Automated Instagram

When I first started using Instagram, I decided to code a little project to help improve my account’s visibility. The idea was to have a program that automated what I’d otherwise be doing manually – in this case, to follow people who were interacting with other, more popular gals on the platform, give them some amount of grace time to follow me back, unfollow the ones who didn’t, then try a new batch. For something so dumb, it was pretty sophisticated:

Information (for example, my current set of followers) was persisted to a database so it wouldn’t have to be re-fetched on every run.
Complex operations like finding good follow candidates were pushed entirely into the database using tested, elaborate SQL queries. This handed complex optimization off to the planner, and vastly reduced the amount of data that needed to move between program and database.
Persisted data had a TTL before it was considered stale and automatically refetched.
Following campaigns were tracked so that the same user was never included twice. Batch size was calculated according to current follower count to keep a reasonable ratio.
Automatic exponential back off (and global coordination across Goroutines) when encountering rate limiting.

At the time, I thought writing it was an excellent idea. Now, I realize it was a stupid one. Either way, it didn’t matter as it ran successfully about one time before falling over (more on this below). But despite that, it was a fun project.

Defective by design

It turns out that Instagram’s API is a pain to work with, by design. They have an official API which lets you do basically nothing, so you end up falling back to something like goinsta for even the most menial operations like fetching your own follower list. Libraries like this one reverse engineer Instagram’s private GraphQL API and repackage it in a usable form. They function by simulating a normal user session – logging in with username and password, getting a usable session/cookie, then making HTTP requests just like the app would. They even send specific benign-looking user agents to make it all look more legitimate.

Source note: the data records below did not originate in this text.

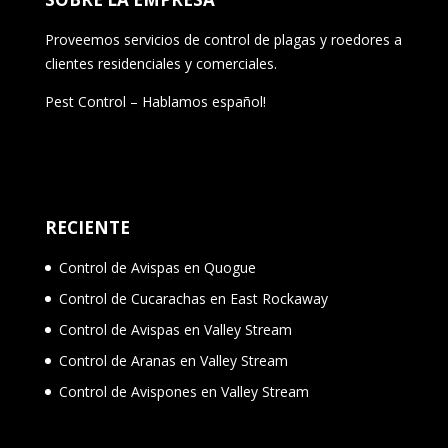
Proveemos servicios de control de plagas y roedores a
clientes residenciales y comerciales.
Pest Control – Hablamos español!
RECIENTE
Control de Avispas en Quogue
Control de Cucarachas en East Rockaway
Control de Avispas en Valley Stream
Control de Aranas en Valley Stream
Control de Avispones en Valley Stream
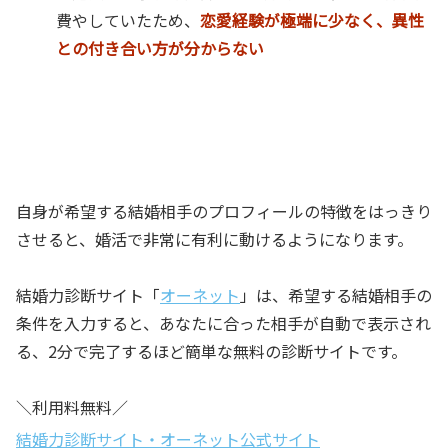
費やしていたため、
恋愛経験が極端に少なく、異性
との付き合い方が分からない
自身が希望する結婚相手のプロフィールの特徴をはっきり
させると、婚活で非常に有利に動けるようになります。
結婚力診断サイト「
オーネット
」は、希望する結婚相手の
条件を入力すると、あなたに合った相手が自動で表示され
る、2分で完了するほど簡単な無料の診断サイトです。
＼利用料無料／
結婚力診断サイト・オーネット公式サイト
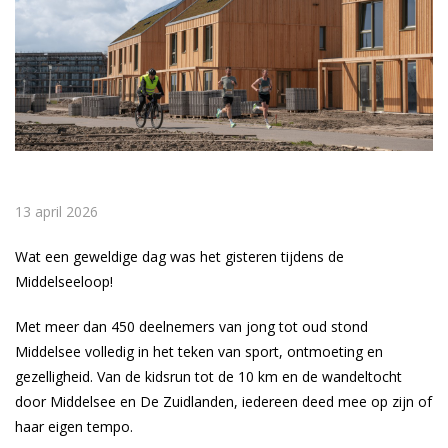
13 april 2026
Wat een geweldige dag was het gisteren tijdens de
Middelseeloop!
Met meer dan 450 deelnemers van jong tot oud stond
Middelsee volledig in het teken van sport, ontmoeting en
gezelligheid. Van de kidsrun tot de 10 km en de wandeltocht
door Middelsee en De Zuidlanden, iedereen deed mee op zijn of
haar eigen tempo.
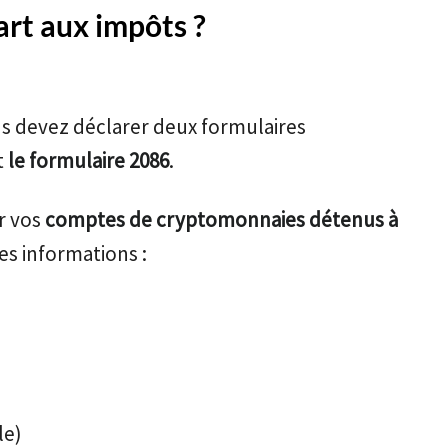
rt aux impôts ?
s devez déclarer deux formulaires
t
le formulaire 2086
.
r vos
comptes de cryptomonnaies détenus à
ces informations :
le)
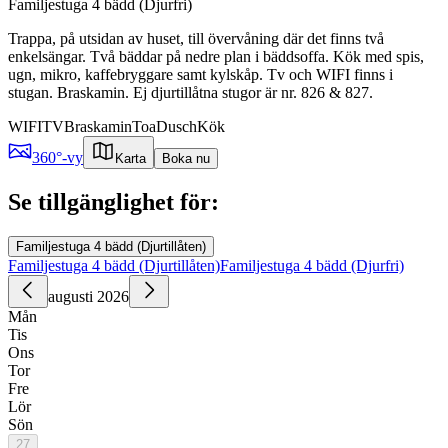
Familjestuga 4 bädd (Djurfri)
Trappa, på utsidan av huset, till övervåning där det finns två
enkelsängar. Två bäddar på nedre plan i bäddsoffa. Kök med spis,
ugn, mikro, kaffebryggare samt kylskåp. Tv och WIFI finns i
stugan. Braskamin. Ej djurtillåtna stugor är nr. 826 & 827.
WIFI
TV
Braskamin
Toa
Dusch
Kök
360°-vy
Karta
Boka nu
Se tillgänglighet för:
Familjestuga 4 bädd (Djurtillåten)
Familjestuga 4 bädd (Djurtillåten)
Familjestuga 4 bädd (Djurfri)
augusti 2026
Mån
Tis
Ons
Tor
Fre
Lör
Sön
27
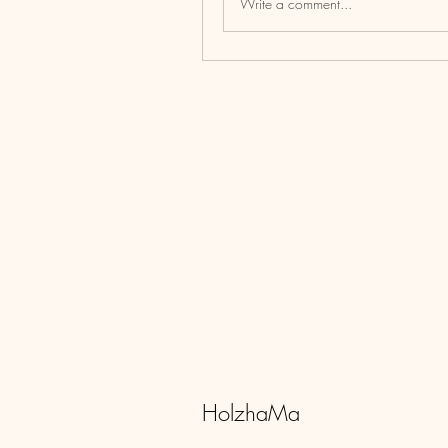
Write a comment...
HolzhaMa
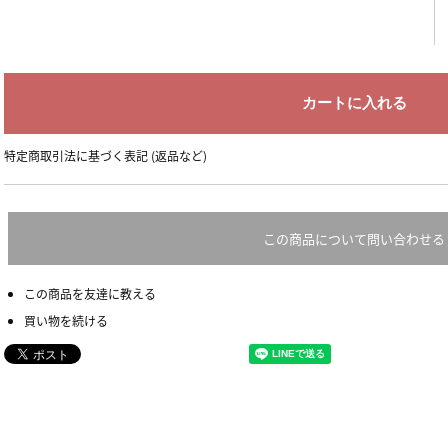
特定商取引法に基づく表記 (返品など)
この商品について問い合わせる
この商品を友達に教える
買い物を続ける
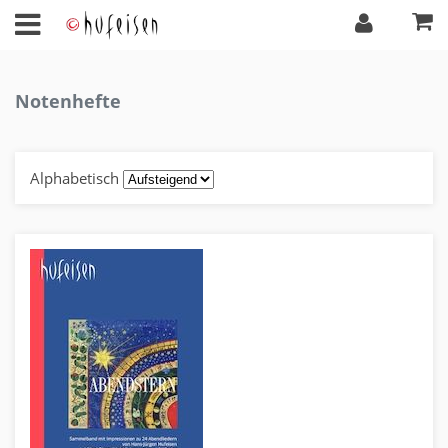
Notenhefte
Alphabetisch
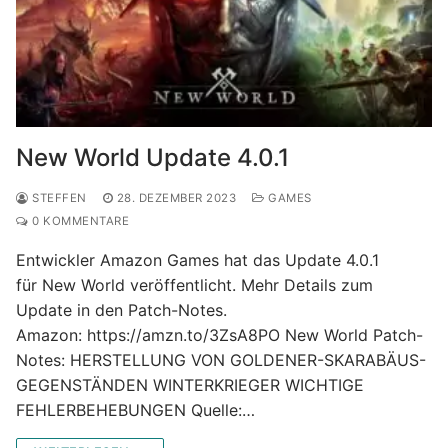
New World Update 4.0.1
STEFFEN
28. DEZEMBER 2023
GAMES
0 KOMMENTARE
Entwickler Amazon Games hat das Update 4.0.1
für New World veröffentlicht. Mehr Details zum
Update in den Patch-Notes.
Amazon: https://amzn.to/3ZsA8PO New World Patch-
Notes: HERSTELLUNG VON GOLDENER-SKARABÄUS-
GEGENSTÄNDEN WINTERKRIEGER WICHTIGE
FEHLERBEHEBUNGEN Quelle:…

And despite all that community effort, it’s still not easy. Here’s a few problems you can expect to encounter on a daily basis:

Instagram has some of the least generous rate limits imaginable, and you’ll run into them after just a handful of requests. I made my program wait randomly up to a few seconds between every request to help avoid them as much as possible.
That’s compounded by the fact that getting a list of any non-trivial size involves paginating, and a lot of it. Instagram sends back pages with seemingly random numbers of items on them – sometimes 2, sometimes 50, but in small enough batches that pagination 1000s of items takes a long time.
There are regularly “holes” in data that make operations non-deterministic. Paginating my entire follower list twice wouldn’t always produce the same result. And not only because I might have gained or lost followers – some users would be listed, then not listed, then listed again.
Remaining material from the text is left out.